Inbox zero has fallen out of fashion as a buzzword, but used to be bandied about as the height of productivity.
I’ve never believed that, however, my brain does work much better when my various inboxes are empty and my actions are in a dedicated actions list. This article touches on some of the things I do to help keep my email inboxes nice and clean. Consider it food for thought as what works for me may not work for you.
What is inbox zero?
Inbox zero is so much more than not having any emails in your inbox. If it were as simple as that you could select all and archive.
I’m paraphrasing and some “gurus” will be annoyed at my oversimplification, but the idea behind inbox zero is to take a mature approach to how you use email to make sure you process everything that comes in in a timely manor.
Batch process emails, checking them at set times
I will be the first to admit that I check my email too often, it is a bad habit. That being said, when I do check it I go through a process.
Anything that can be actioned in about a minute, I will do. It isn’t always the most important thing to get done that day, but it stops be having to think about it again.
Anything I can’t action almost immediately, and by action I mean, read the email, then either respond to the email, or decide the email doesn’t need any follow-up; I will create actions of next steps, then archive or delete the email.
It might seem odd to make an action or todo item based on an email. My rationale is that I should compare that task with all my other tasks to decide on priority, I can’t do that from an email inbox where random other emails are popping in.
The important bit here, is by the end of be being in my emails I will have read and processed all the emails. Most of the time this means my inbox is empty and my todo list is a little more full.
The skeuomorphism of the inbox
Your email inbox, or any digital inbox, for example your DMs on social media, is a borrowed concept from physical mail. A literal box that stuff would go into.
An inbox isn’t organised storage, anyone can add to it. Because anyone can add to it, the most sane thing to do is clear it out every so often and deal with the contents somewhere else.
It is easy to see in a physical box that it would be super weird to have an important payment reminder sitting under some junk mail you’ve received.
There is an argument that the ability to search your emails detaches your inbox from its physical history. This is true, but since your inbox is the first thing you see in your emails, and since if you miss an email you won’t know it is there to think to search for it, for me at least, keeping it tidy makes a lot of sense.
When to archive and when to delete
I delete anything transactional that I won’t need again, an email to say my report has been generated is of no use once I’ve downloaded the report. I will also delete marketing or sales emails that have no value.
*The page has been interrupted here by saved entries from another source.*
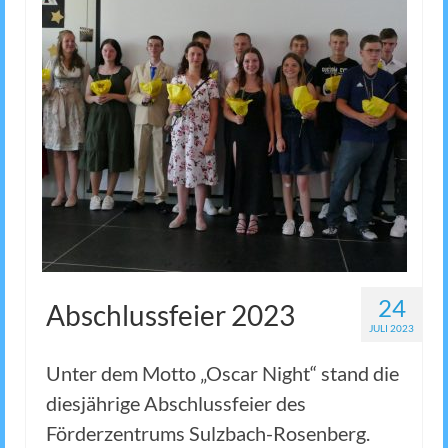
24
Abschlussfeier 2023
JULI 2023
Unter dem Motto „Oscar Night“ stand die
diesjährige Abschlussfeier des
Förderzentrums Sulzbach-Rosenberg.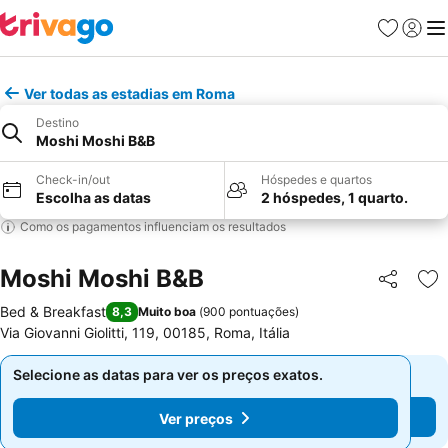
Favoritos
Iniciar
Me
Ver todas as estadias em Roma
Destino
Moshi Moshi B&B
Check-in/out
Hóspedes e quartos
Escolha as datas
2 hóspedes, 1 quarto.
Como os pagamentos influenciam os resultados
Moshi Moshi B&B
Partilhar
Ad
Bed & Breakfast
8,3
Muito boa
(
900 pontuações
)
Via Giovanni Giolitti, 119, 00185, Roma, Itália
Selecione as datas para ver os preços exatos.
Selecione as datas para ver os preços exatos.
Ver preços
Ver preços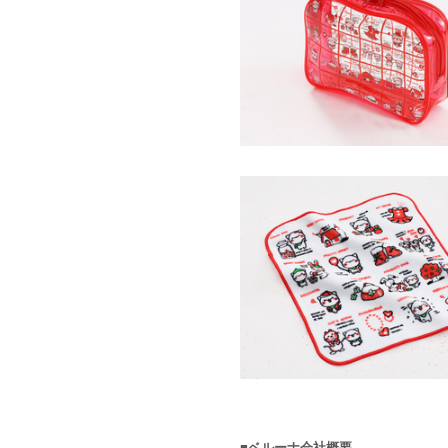
■ベルーナ会社概要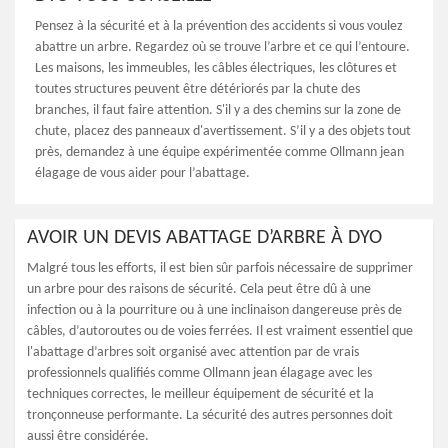
Pensez à la sécurité et à la prévention des accidents si vous voulez
abattre un arbre. Regardez où se trouve l’arbre et ce qui l’entoure.
Les maisons, les immeubles, les câbles électriques, les clôtures et
toutes structures peuvent être détériorés par la chute des
branches, il faut faire attention. S'il y a des chemins sur la zone de
chute, placez des panneaux d'avertissement. S’il y a des objets tout
près, demandez à une équipe expérimentée comme Ollmann jean
élagage de vous aider pour l’abattage.
AVOIR UN DEVIS ABATTAGE D’ARBRE À DYO
Malgré tous les efforts, il est bien sûr parfois nécessaire de supprimer
un arbre pour des raisons de sécurité. Cela peut être dû à une
infection ou à la pourriture ou à une inclinaison dangereuse près de
câbles, d’autoroutes ou de voies ferrées. Il est vraiment essentiel que
l'abattage d’arbres soit organisé avec attention par de vrais
professionnels qualifiés comme Ollmann jean élagage avec les
techniques correctes, le meilleur équipement de sécurité et la
tronçonneuse performante. La sécurité des autres personnes doit
aussi être considérée.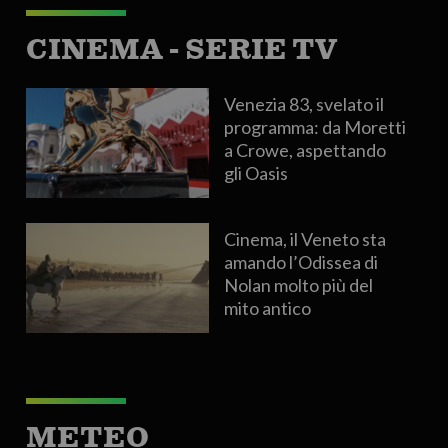
CINEMA - SERIE TV
Venezia 83, svelato il
programma: da Moretti
a Crowe, aspettando
gli Oasis
Cinema, il Veneto sta
amando l’Odissea di
Nolan molto più del
mito antico
METEO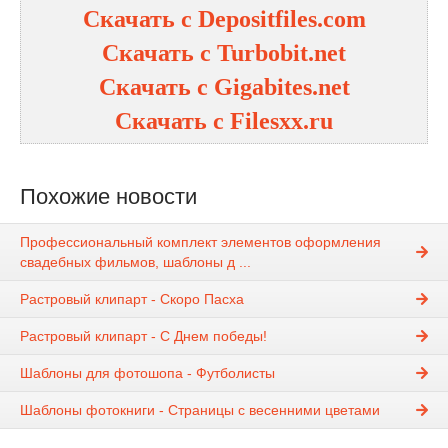
Скачать с Depositfiles.com
Скачать с Turbobit.net
Скачать с Gigabites.net
Скачать с Filesxx.ru
Похожие новости
Профессиональный комплект элементов оформления
свадебных фильмов, шаблоны д ...
Растровый клипарт - Скоро Пасха
Растровый клипарт - С Днем победы!
Шаблоны для фотошопа - Футболисты
Шаблоны фотокниги - Страницы с весенними цветами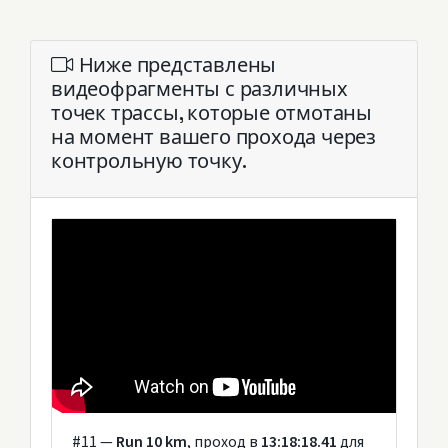
Ниже представлены
видеофрагменты с различных
точек трассы, которые отмотаны
на момент вашего прохода через
контрольную точку.
#11 —
Run 10 km
, проход в
13:18:18.41
для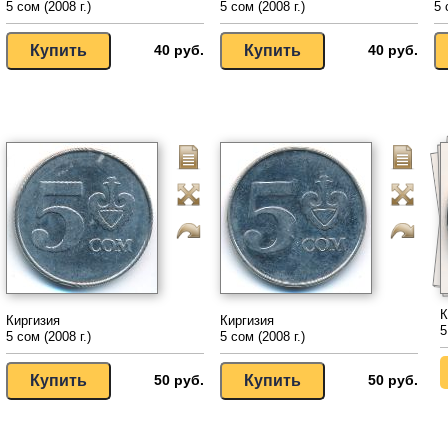
5 сом (2008 г.)
5 сом (2008 г.)
5 
40 руб.
40 руб.
К
Киргизия
Киргизия
5
5 сом (2008 г.)
5 сом (2008 г.)
50 руб.
50 руб.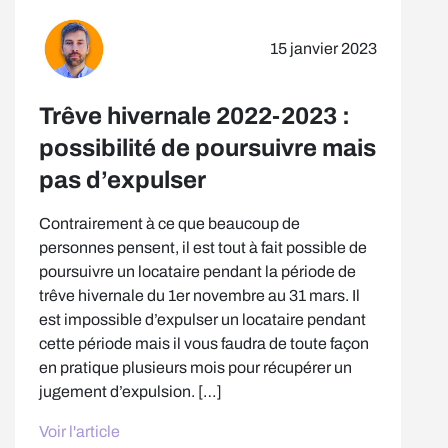
15 janvier 2023
Trêve hivernale 2022-2023 :
possibilité de poursuivre mais
pas d’expulser
Contrairement à ce que beaucoup de
personnes pensent, il est tout à fait possible de
poursuivre un locataire pendant la période de
trêve hivernale du 1er novembre au 31 mars. Il
est impossible d’expulser un locataire pendant
cette période mais il vous faudra de toute façon
en pratique plusieurs mois pour récupérer un
jugement d’expulsion. […]
Voir l'article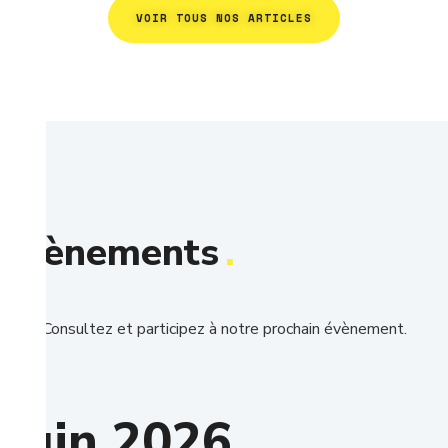
VOIR TOUS NOS ARTICLES
Évènements
.
Consultez et participez à notre prochain évènement.
juin 2026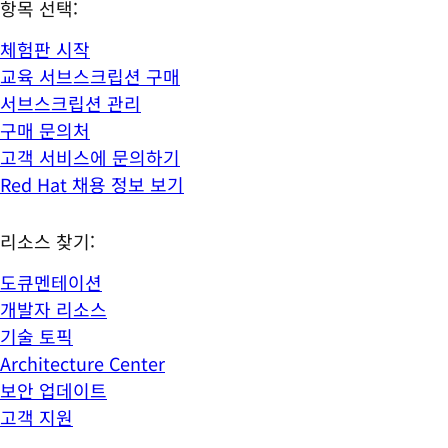
항목 선택:
체험판 시작
교육 서브스크립션 구매
서브스크립션 관리
구매 문의처
고객 서비스에 문의하기
Red Hat 채용 정보 보기
리소스 찾기:
도큐멘테이션
개발자 리소스
기술 토픽
Architecture Center
보안 업데이트
고객 지원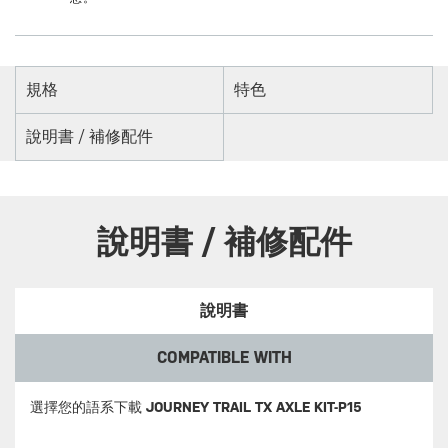
規格
特色
說明書 / 補修配件
說明書 / 補修配件
說明書
COMPATIBLE WITH
選擇您的語系下載
JOURNEY TRAIL TX AXLE KIT-P15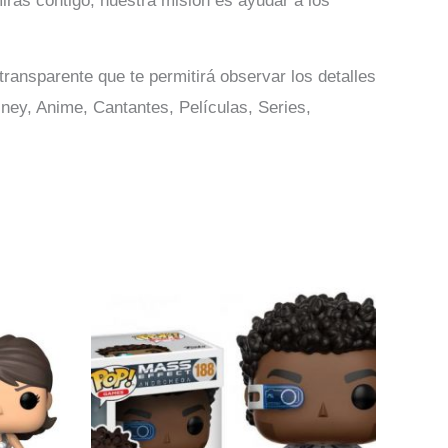
iras contigo, nuestra misión es ayudar a los
ansparente que te permitirá observar los detalles
ney, Anime, Cantantes, Películas, Series,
Pretty much anything else gets archived. I have a lot of available space for my emails and I can always delete them after if they come up in a search and I see they have no value.
Remove myself from mailing lists that don’t provide loads of value
Mailing lists can be amazing, and I’m subscribed to several of them, but they can also be a source of a lot of noise.
If you find yourself automatically archiving emails from a particular place, or only giving something the most cursory of skims, remove yourself.
Your inbox will be lighter, and you’ve slightly reduced the senders’ overheads. Win win!
One real quick tip is to search your mail for the word “unsubscribe” which will surface lots of mailing list emails.
Try and word my emails to limit receiving additional emails
The problem with emails is they generate more emails! In order to help, it is useful to try and word your emails in a way that a response isn’t necessary. There are a few ways of doing this. These are things that help your recipients, as well as keeping your inbox more quiet.
You can ask for veto instead of permission, so instead of “can I do this thing”, say something like “I will do this thing on Thursday unless I hear back before then”, this way the recipient doesn’t need to reply in order for you to be unblocked. Which takes a lot of pressure off other people, which is nice!
You can preempt follow up, before hitting send, take 30 seconds to consider what the likely responses might be and consider if there is something you can add to your email that would address those concerns. A basic example would be if you reference “the report we talked about last month”, a reasonable follow up someone might have would be to see that report again to jog their memory, so updating your line to be a link to said report would be useful.
This email could have been a meeting
Sometimes email isn’t the best communication tool. I happen to love email and prefer it to lots of other forms of communication, but sometimes picking something up on the next call, or via something like Slack is the better shout.
We had a client that for years we would work through email, neither of us knowing that we both heavily used Slack and we would get more done faster if we communicated through it.
Of course this maybe doesn’t reduce your overall amount of inputs, but it does group them slightly better, and places like Slack have way more context built into them that your email inbox does.